(Exercise) Report every line of the records beneath this task that holds the string "Изоспан".

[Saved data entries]
──────
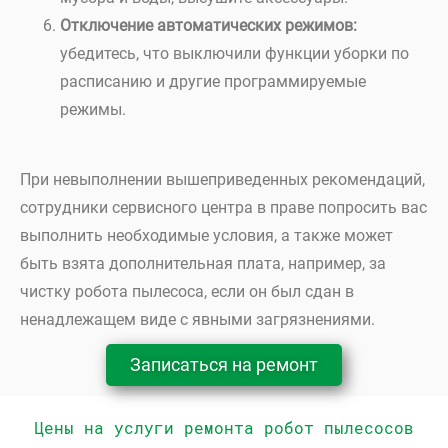
Отключение автоматических режимов:
убедитесь, что выключили функции уборки по
расписанию и другие программируемые
режимы.
При невыполнении вышеприведенных рекомендаций,
сотрудники сервисного центра в праве попросить вас
выполнить необходимые условия, а также может
быть взята дополнительная плата, например, за
чистку робота пылесоса, если он был сдан в
ненадлежащем виде с явными загрязнениями.
Записаться на ремонт
Цены на услуги ремонта робот пылесосов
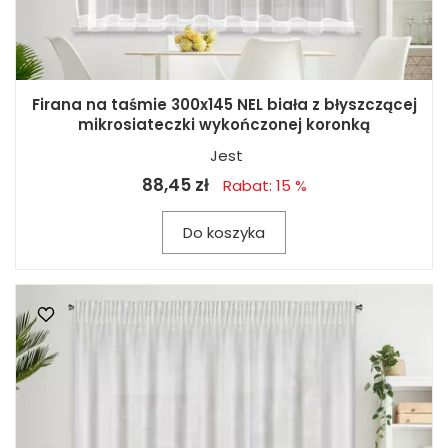
Firana na taśmie 300x145 NEL biała z błyszczącej
mikrosiateczki wykończonej koronką
Jest
88,45 zł
Rabat: 15 %
Do koszyka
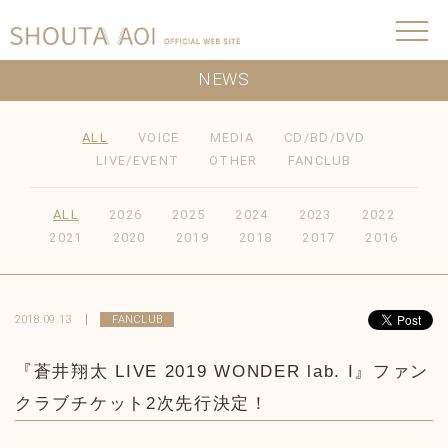
NEWS
ALL
VOICE
MEDIA
CD/BD/DVD
LIVE/EVENT
OTHER
FANCLUB
ALL
2026
2025
2024
2023
2022
2021
2020
2019
2018
2017
2016
2018.09.13
FANCLUB
『蒼井翔太 LIVE 2019 WONDER lab. I』ファン
クラブチケット2次先行決定！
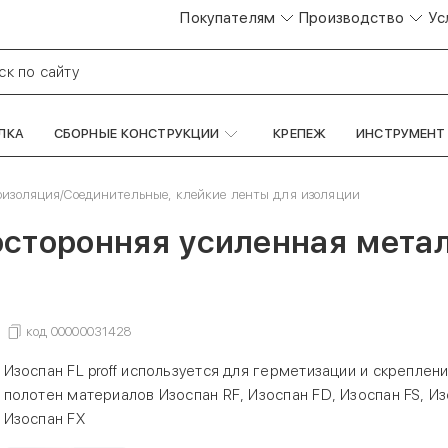
Покупателям
Производство
Ус
ск по сайту
ЛКА
СБОРНЫЕ КОНСТРУКЦИИ
КРЕПЕЖ
ИНСТРУМЕНТ
оизоляция
/
Соединительные, клейкие ленты для изоляции
осторонняя усиленная мета
код
00000031428
Изоспан FL proff используется для герметизации и скреплен
полотен материалов Изоспан RF, Изоспан FD, Изоспан FS, Из
Изоспан FX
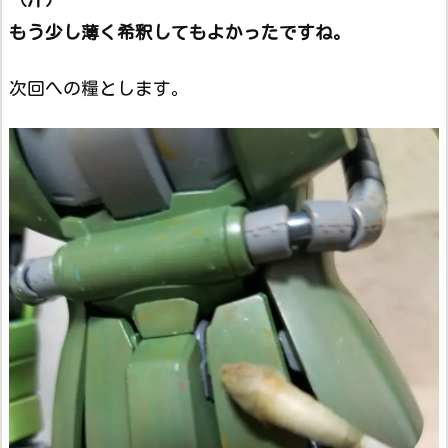
もう少し薄く希釈してもよかったですね。
次回への糧とします。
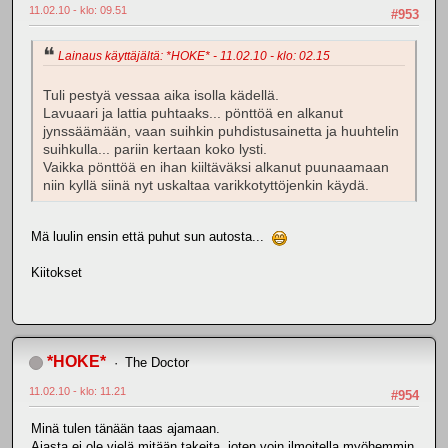
11.02.10 - klo: 09.51
#953
Lainaus käyttäjältä: *HOKE* - 11.02.10 - klo: 02.15
Tuli pestyä vessaa aika isolla kädellä.
Lavuaari ja lattia puhtaaks... pönttöä en alkanut
jynssäämään, vaan suihkin puhdistusainetta ja huuhtelin
suihkulla... pariin kertaan koko lysti.
Vaikka pönttöä en ihan kiiltäväksi alkanut puunaamaan
niin kyllä siinä nyt uskaltaa varikkotyttöjenkin käydä.
Mä luulin ensin että puhut sun autosta...
Kiitokset
*HOKE*
The Doctor
11.02.10 - klo: 11.21
#954
Minä tulen tänään taas ajamaan.
Ajasta ei ole vielä mitään takeita, joten voin ilmoitella myöhemmin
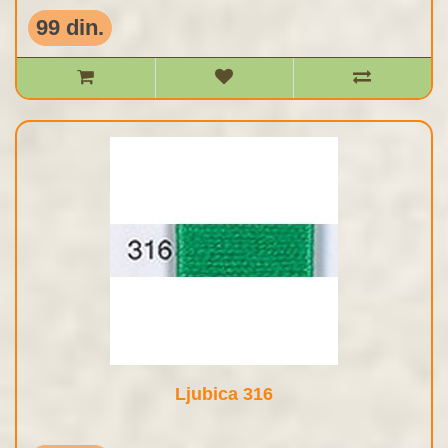
99 din.
Ljubica 316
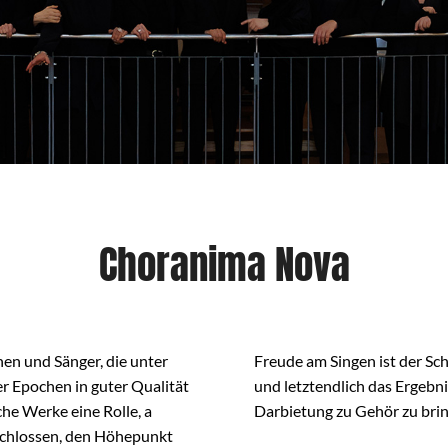
Choranima Nova
en und Sänger, die unter
Freude am Singen ist der Sch
er Epochen in guter Qualität
und letztendlich das Ergebni
che Werke eine Rolle, a
Darbietung zu Gehör zu bri
eschlossen, den Höhepunkt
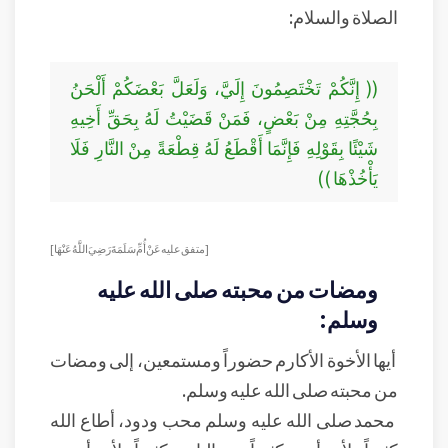
الصلاة والسلام:
(( إِنَّكُمْ تَخْتَصِمُونَ إِلَيَّ، وَلَعَلَّ بَعْضَكُمْ أَلْحَنُ
بِحُجَّتِهِ مِنْ بَعْضٍ، فَمَنْ قَضَيْتُ لَهُ بِحَقِّ أَخِيهِ
شَيْئًا بِقَوْلِهِ فَإِنَّمَا أَقْطَعُ لَهُ قِطْعَةً مِنْ النَّارِ فَلَا
يَأْخُذْهَا ))
[ متفق عليه عَنْ أُمِّ سَلَمَةَ رَضِيَ اللَّهُ عَنْهَا]
ومضات من محبته صلى الله عليه
وسلم:
أيها الأخوة الأكارم حضوراً ومستمعين، إلى ومضات
من محبته صلى الله عليه وسلم.
محمد صلى الله عليه وسلم محب ودود، أطاع الله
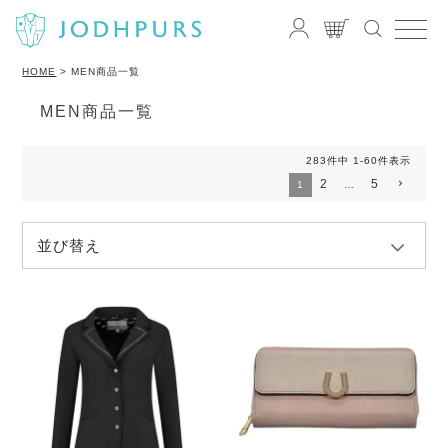
HOME
MEN商品一覧
MEN商品一覧
283
件中
1
-
60
件表示
2
5
1
…
並び替え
──────
(Response area)
Изоспан FL proff используется для герметизации и скреплен
полотен материалов Изоспан RF, Изоспан FD, Изоспан FS, Из
Изоспан FX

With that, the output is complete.